All of the data below should be copied exactly as it stands.
::::::
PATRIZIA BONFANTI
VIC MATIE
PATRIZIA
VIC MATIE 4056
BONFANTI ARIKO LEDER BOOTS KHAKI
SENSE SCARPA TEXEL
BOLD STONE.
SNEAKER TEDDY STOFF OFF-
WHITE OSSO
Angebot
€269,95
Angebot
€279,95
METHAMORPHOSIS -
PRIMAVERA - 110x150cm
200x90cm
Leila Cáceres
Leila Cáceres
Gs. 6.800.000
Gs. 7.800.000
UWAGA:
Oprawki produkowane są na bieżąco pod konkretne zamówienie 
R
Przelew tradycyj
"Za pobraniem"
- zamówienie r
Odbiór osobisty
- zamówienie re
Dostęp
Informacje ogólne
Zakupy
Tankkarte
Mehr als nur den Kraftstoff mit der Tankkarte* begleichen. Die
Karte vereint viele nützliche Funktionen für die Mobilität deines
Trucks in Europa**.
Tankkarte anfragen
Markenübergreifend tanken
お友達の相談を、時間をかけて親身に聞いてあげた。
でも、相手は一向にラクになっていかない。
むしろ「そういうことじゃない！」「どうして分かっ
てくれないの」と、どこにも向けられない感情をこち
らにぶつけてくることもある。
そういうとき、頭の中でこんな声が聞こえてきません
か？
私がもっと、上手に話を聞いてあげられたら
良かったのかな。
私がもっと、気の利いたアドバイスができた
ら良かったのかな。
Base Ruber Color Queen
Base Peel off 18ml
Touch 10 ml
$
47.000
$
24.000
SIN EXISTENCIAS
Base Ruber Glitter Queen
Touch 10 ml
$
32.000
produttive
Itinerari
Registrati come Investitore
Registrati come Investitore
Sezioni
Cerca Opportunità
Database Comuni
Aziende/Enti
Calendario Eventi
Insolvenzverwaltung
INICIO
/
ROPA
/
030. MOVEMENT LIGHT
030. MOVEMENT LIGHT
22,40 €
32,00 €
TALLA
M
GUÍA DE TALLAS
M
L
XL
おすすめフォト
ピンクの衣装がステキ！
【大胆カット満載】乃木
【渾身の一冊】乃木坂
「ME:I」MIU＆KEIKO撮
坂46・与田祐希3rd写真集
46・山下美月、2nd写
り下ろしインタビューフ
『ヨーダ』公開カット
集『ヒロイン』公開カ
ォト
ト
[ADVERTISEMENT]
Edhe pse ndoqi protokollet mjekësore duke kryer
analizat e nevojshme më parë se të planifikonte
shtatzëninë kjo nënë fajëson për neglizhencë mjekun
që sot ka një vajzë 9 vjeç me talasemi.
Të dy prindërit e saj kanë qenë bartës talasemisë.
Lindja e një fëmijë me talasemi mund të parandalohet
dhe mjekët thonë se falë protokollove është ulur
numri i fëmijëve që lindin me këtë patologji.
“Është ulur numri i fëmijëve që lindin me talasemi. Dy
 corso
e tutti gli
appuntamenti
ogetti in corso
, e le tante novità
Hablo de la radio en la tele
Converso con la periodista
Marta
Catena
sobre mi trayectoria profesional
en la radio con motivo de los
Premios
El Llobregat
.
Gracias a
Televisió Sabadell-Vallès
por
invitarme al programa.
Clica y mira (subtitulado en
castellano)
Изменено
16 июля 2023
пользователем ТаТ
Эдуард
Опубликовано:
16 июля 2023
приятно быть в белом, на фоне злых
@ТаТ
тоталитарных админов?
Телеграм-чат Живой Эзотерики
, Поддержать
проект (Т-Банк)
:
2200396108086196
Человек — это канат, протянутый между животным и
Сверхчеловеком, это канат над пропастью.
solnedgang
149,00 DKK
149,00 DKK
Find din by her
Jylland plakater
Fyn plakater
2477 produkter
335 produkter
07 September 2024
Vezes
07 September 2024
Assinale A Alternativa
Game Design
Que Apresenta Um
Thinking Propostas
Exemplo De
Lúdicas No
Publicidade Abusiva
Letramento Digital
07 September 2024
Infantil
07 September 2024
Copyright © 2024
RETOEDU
::::::
** Reply **
PATRIZIA BONFANTI
VIC MATIE
PATRIZIA
VIC MATIE 4056
BONFANTI ARIKO LEDER BOOTS KHAKI
SENSE SCARPA TEXEL
BOLD STONE.
SNEAKER TEDDY STOFF OFF-
WHITE OSSO
Angebot
€269,95
Angebot
€279,95
METHAMORPHOSIS -
PRIMAVERA - 110x150cm
200x90cm
Leila Cáceres
Leila Cáceres
Gs. 6.800.000
Gs. 7.800.000
UWAGA:
Oprawki produkowane są na bieżąco pod konkretne zamówienie 
R
Przelew tradycyj
"Za pobraniem"
- zamówienie r
Odbiór osobisty
- zamówienie re
Dostęp
Informacje ogólne
Zakupy
Tankkarte
Mehr als nur den Kraftstoff mit der Tankkarte* begleichen. Die
Karte vereint viele nützliche Funktionen für die Mobilität deines
Trucks in Europa**.
Tankkarte anfragen
Markenübergreifend tanken
お友達の相談を、時間をかけて親身に聞いてあげた。
でも、相手は一向にラクになっていかない。
むしろ「そういうことじゃない！」「どうして分かっ
てくれないの」と、どこにも向けられない感情をこち
らにぶつけてくることもある。
そういうとき、頭の中でこんな声が聞こえてきません
か？
私がもっと、上手に話を聞いてあげられたら
良かったのかな。
私がもっと、気の利いたアドバイスができた
ら良かったのかな。
Base Ruber Color Queen
Base Peel off 18ml
Touch 10 ml
$
47.000
$
24.000
SIN EXISTENCIAS
Base Ruber Glitter Queen
Touch 10 ml
$
32.000
produttive
Itinerari
Registrati come Investitore
Registrati come Investitore
Sezioni
Cerca Opportunità
Database Comuni
Aziende/Enti
Calendario Eventi
Insolvenzverwaltung
INICIO
/
ROPA
/
030. MOVEMENT LIGHT
030. MOVEMENT LIGHT
22,40 €
32,00 €
TALLA
M
GUÍA DE TALLAS
M
L
XL
おすすめフォト
ピンクの衣装がステキ！
【大胆カット満載】乃木
【渾身の一冊】乃木坂
「ME:I」MIU＆KEIKO撮
坂46・与田祐希3rd写真集
46・山下美月、2nd写
り下ろしインタビューフ
『ヨーダ』公開カット
集『ヒロイン』公開カ
ォト
ト
[ADVERTISEMENT]
Edhe pse ndoqi protokollet mjekësore duke kryer
analizat e nevojshme më parë se të planifikonte
shtatzëninë kjo nënë fajëson për neglizhencë mjekun
që sot ka një vajzë 9 vjeç me talasemi.
Të dy prindërit e saj kanë qenë bartës talasemisë.
Lindja e një fëmijë me talasemi mund të parandalohet
dhe mjekët thonë se falë protokollove është ulur
numri i fëmijëve që lindin me këtë patologji.
“Është ulur numri i fëmijëve që lindin me talasemi. Dy
 corso
e tutti gli
appuntamenti
ogetti in corso
, e le tante novità
Hablo de la radio en la tele
Converso con la periodista
Marta
Catena
sobre mi trayectoria profesional
en la radio con motivo de los
Premios
El Llobregat
.
Gracias a
Televisió Sabadell-Vallès
por
invitarme al programa.
Clica y mira (subtitulado en
castellano)
Изменено
16 июля 2023
пользователем ТаТ
Эдуард
Опубликовано:
16 июля 2023
приятно быть в белом, на фоне злых
@ТаТ
тоталитарных админов?
Телеграм-чат Живой Эзотерики
, Поддержать
проект (Т-Банк)
:
2200396108086196
Человек — это канат, протянутый между животным и
Сверхчеловеком, это канат над пропастью.
solnedgang
149,00 DKK
149,00 DKK
Find din by her
Jylland plakater
Fyn plakater
2477 produkter
335 produkter
07 September 2024
Vezes
07 September 2024
Assinale A Alternativa
Game Design
Que Apresenta Um
Thinking Propostas
Exemplo De
Lúdicas No
Publicidade Abusiva
Letramento Digital
07 September 2024
Infantil
07 September 2024
Copyright © 2024
RETOEDU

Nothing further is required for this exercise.